Custom solutions delivered at pandemic pace
The team describes how they differentiate themselves by offering high-touch, client-centric solutions. “One of our principal advantages is our expertise and customer-first culture. We have a team with the knowledge and experience that is prepared to listen to our clients’ supply chain challenges, educate them on relevant solutions, and execute on plans,” says Echithran.
“Scotiabank’s international network is also a tremendous advantage to our clients. We have a strong footprint in North America, as well as teams in Asia and Europe, which are some of Canada’s major trading partners,” notes Guruge. “We can thoroughly service our clients, including managing cross-border counterparty risk, in locations that matter to them.”
The Scotiabank team has supported all types of clients through the pandemic, including an original equipment manufacturer, with operations across North and Latin America. When the manufacturer’s suppliers sought better credit terms, the Scotiabank team leveraged its unique Americas footprint to support the company’s suppliers, with minimal impact to the company’s own working capital.
Advice for the ‘new normal’
After months of supply chain tumult, many businesses want to know when will things return to normal. There’s no simple answer, opines Guruge: “Many businesses have learned from the challenges of the past two years, and put plans in place to minimize further disruption. However, it will take some time to clear up the backlog and reach more normalized conditions.”
At the same time, the team suggests that a ‘new normal’ may unfold. As some companies shift away from ‘just-in-time’ supply and production mindsets, they are trying to secure their supply chains by buying as much stock as possible in advance to get ahead of customer demand. For some, that means embracing local or regional supply chains to reduce offshore dependencies. However, such strategic supply chain decisions take time to implement.
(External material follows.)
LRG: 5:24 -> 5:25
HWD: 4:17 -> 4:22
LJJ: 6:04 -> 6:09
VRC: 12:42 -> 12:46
“I think in the ‘new normal,’ companies are getting more innovative in the way they do things, to make both their goods and payments supply chains faster and more flexible, including less paper and more electronic tools to minimize future disruptions,” says Echithran.
In light of the supply chain issues crisis, he urges companies to put a greater emphasis on risk management by asking themselves questions like, “If this happens, would there be a direct or indirect impact on us?” and “What contingency plans can we make before it happens?”
Mardikar also recommends that companies take a proactive approach: “If you’re a company that deals internationally, you are exposed to geopolitical risk, and that’s something you should not ignore. At least once per quarter, you should discuss with your banker, ‘Is there any way I can optimize how I run my business right now?’ Don’t wait for your banker to sell you something. Instead, ask them ‘Is there something else I should be considering; is there a better product, rate, or solution to protect my supply chain, for the challenges I face, or the new market I want to enter?’”
Concludes Vaidyanathan: “We are impressed by the resiliency our clients have shown and their openness to new ways of doing things, including supply chain finance solutions. We’re proud to deliver ways to strengthen their supply chain relationships, diversify their working capital funding, and create liquidity, so they can become more efficient and invest in other parts of their business for the future.”